Thursday, December 27, 2007

Teologi Kisah dan Sejarah Yang Patah

oleh Indro Suprobo

Salah satu buku yang menyediakan analogi sangat bagus untuk melukiskan tragedi manusia dan kemanusiaan dalam sejarah Indonesia tahun 1965 adalah novel kecil karangan almarhum Pramoedya Ananta Toer berjudul Calon Arang. Novel kecil ini bercerita tentang kekuatan mantra seorang pendeta bernama Calon Arang yang tinggal di sebuah desa dalam wilayah kerajaan Daha, pada masa pemerintahan raja Erlangga. Mantra-mantra sakti mandraguna ini mengakibatkan penyakit, penderitaan dan kematian bagi ratusan ribu bahkan jutaan penduduk di desa-desa, baik laki-laki, perempuan, maupun anak-anak yang masih menyusu di dada ibu. Mereka yang terkena penyakit, penderitaan, bahkan kematian ini, seringkali tak pernah mengetahui alasan mengapa mereka harus menjadi korban. Yang lebih mengerikan lagi, mereka tak memiliki kekuatan sedikitpun untuk menangkal mantra sakti mandraguna ini. Satu-satunya pilihan adalah menghadapi sakit, penderitaan, atau kematian.

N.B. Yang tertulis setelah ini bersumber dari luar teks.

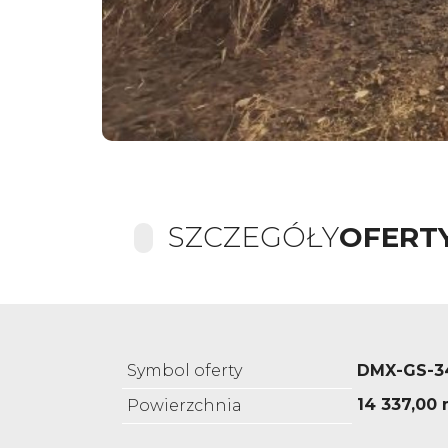
SZCZEGÓŁY
OFERT
Symbol oferty
DMX-GS-3
14 337,00 
Powierzchnia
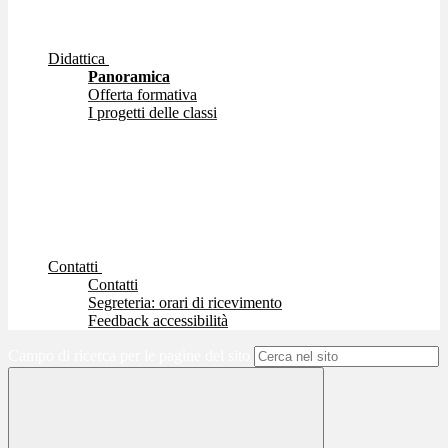
Didattica
Panoramica
Offerta formativa
I progetti delle classi
Contatti
Contatti
Segreteria: orari di ricevimento
Feedback accessibilità
Campo di ricerca per le pagine del sito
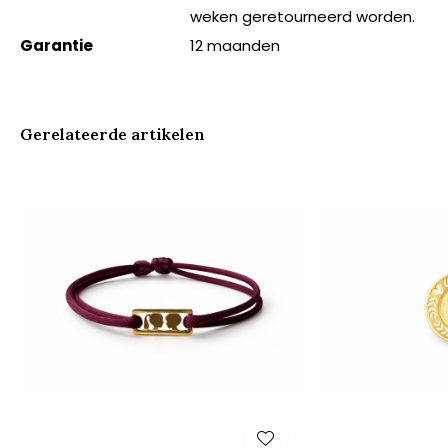
weken geretourneerd worden.
Garantie
12 maanden
Gerelateerde artikelen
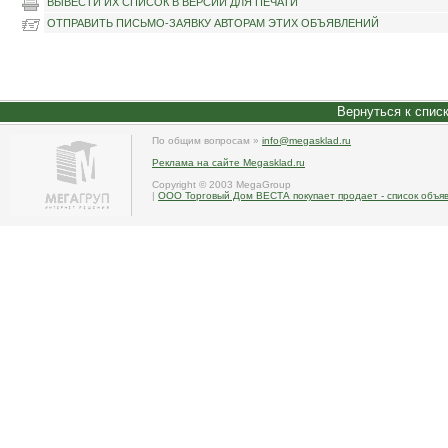
ВЫВЕСТИ ИХ СПИСОК В ВЕРСИИ ДЛЯ ПЕЧАТИ
ОТПРАВИТЬ ПИСЬМО-ЗАЯВКУ АВТОРАМ ЭТИХ ОБЪЯВЛЕНИЙ
Вернуться к спис
По общим вопросам »
info@megasklad.ru
Реклама на сайте Megasklad.ru
Copyright © 2003 MegaGroup
|
ООО Торговый Дом ВЕСТА покупает продает - список объяв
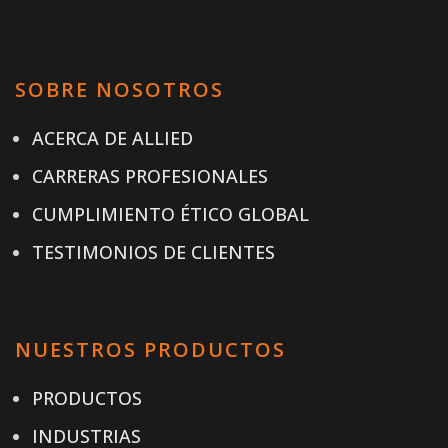
SOBRE NOSOTROS
ACERCA DE ALLIED
CARRERAS PROFESIONALES
CUMPLIMIENTO ÉTICO GLOBAL
TESTIMONIOS DE CLIENTES
NUESTROS PRODUCTOS
PRODUCTOS
INDUSTRIAS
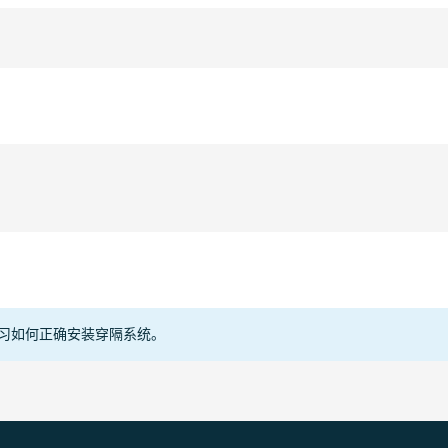
部门
电缆
管道
型式批准
Declaratio
习如何正确安装穿隔系统。
E496911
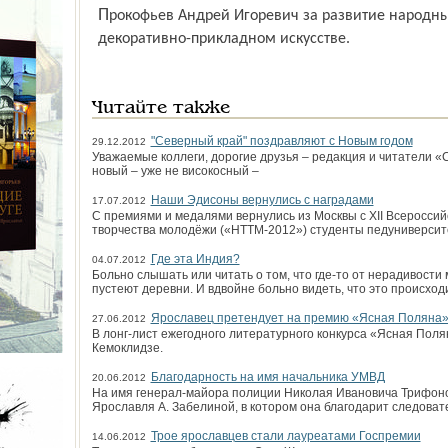
Прокофьев Андрей Игоревич за развитие народных традиций в изобразительном и
декоративно-прикладном искусстве.
Читайте также
"Северный край" поздравляют с Новым годом
29.12.2012
Уважаемые коллеги, дорогие друзья – редакция и читатели 
новый – уже не високосный –
Наши Эдисоны вернулись с наградами
17.07.2012
С премиями и медалями вернулись из Москвы с XII Всероссий
творчества молодёжи («НТТМ-2012») студенты педуниверсит
Где эта Индия?
04.07.2012
Больно слышать или читать о том, что где-то от нерадивости
пустеют деревни. И вдвойне больно видеть, что это происход
Ярославец претендует на премию «Ясная Поляна
27.06.2012
В лонг-лист ежегодного литературного конкурса «Ясная Пол
Кемоклидзе.
Благодарность на имя начальника УМВД
20.06.2012
На имя генерал-майора полиции Николая Ивановича Трифоно
Ярославля А. Забелиной, в котором она благодарит следоват
Трое ярославцев стали лауреатами Госпремии
14.06.2012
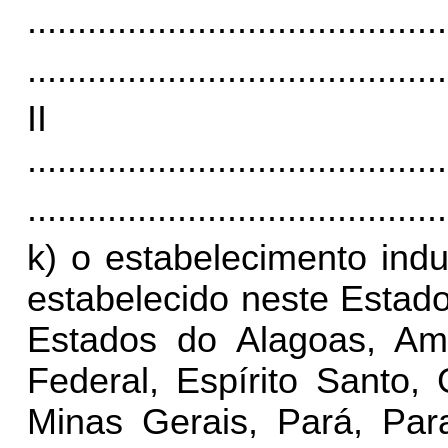
..........................................
..........................................
I
..........................................
..........................................
k) o estabelecimento indu
estabelecido neste Estad
Estados do Alagoas, Ama
Federal, Espírito Santo,
Minas Gerais, Pará, Para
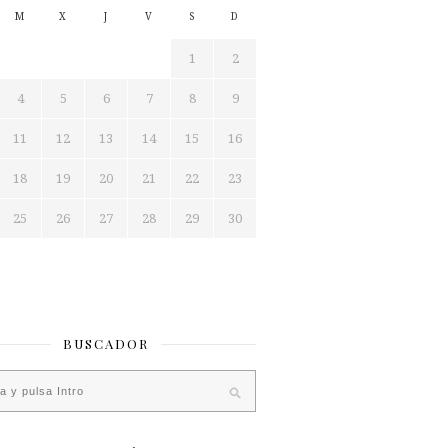
M
X
J
V
S
D
1
2
4
5
6
7
8
9
11
12
13
14
15
16
18
19
20
21
22
23
25
26
27
28
29
30
BUSCADOR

Sang pendeta Calon Arang melakukan semua ini karena marah dan kecewa bahwa anak perempuannya yang cantik jelita, Ratna Manggali, tak juga dipersunting sebagai istri oleh seorang lelaki. Namun anehnya, ketika Empu Bahula, seorang murid Empu Baradah, telah menikahi Ratna Manggali, sang pendeta Calon Arang tidak juga menghentikan mantra-mantranya. Penyakit, penderitaan, dan kematian semakin merajalela ke seluruh penjuru negeri Daha. Terpaksalah, Empu Baradah harus mempelajari Kitab Bertuah milik sang pendeta untuk mengalahkannya dengan mantra-mantra pula. Bahkan mantra-mantra dari Kitab Bertuah itu dapat digunakan untuk menyembuhkan penyakit dan menghidupkan orang-orang yang sudah dijemput kematian. (Pramoedya, 2003)

Mantra dalam Sejarah
Pasca drama subuh 1 Oktober 1965, ada mantra yang telah disebarkan dalam sejarah yang pada gilirannya telah mengakibatkan ratusan ribu bahkan mungkin jutaan manusia dan kemanusiaan Indonesia menjadi manusia dan kemanusiaan yang patah. Dengan kuasa magisnya, mantra itu telah menyihir kesadaran massa dan menggerakkan sebuah tragedi kemanusiaan yang memakan ratusan ribu korban. Laki-laki, perempuan, dewasa, maupun anak-anak telah menanggung penderitaan bahkan kematian tanpa pernah mengetahui apa yang menjadi alasan dan kesalahan. Tragedi itu berlangsung selama bulan oktober sampai dengan desember 1965.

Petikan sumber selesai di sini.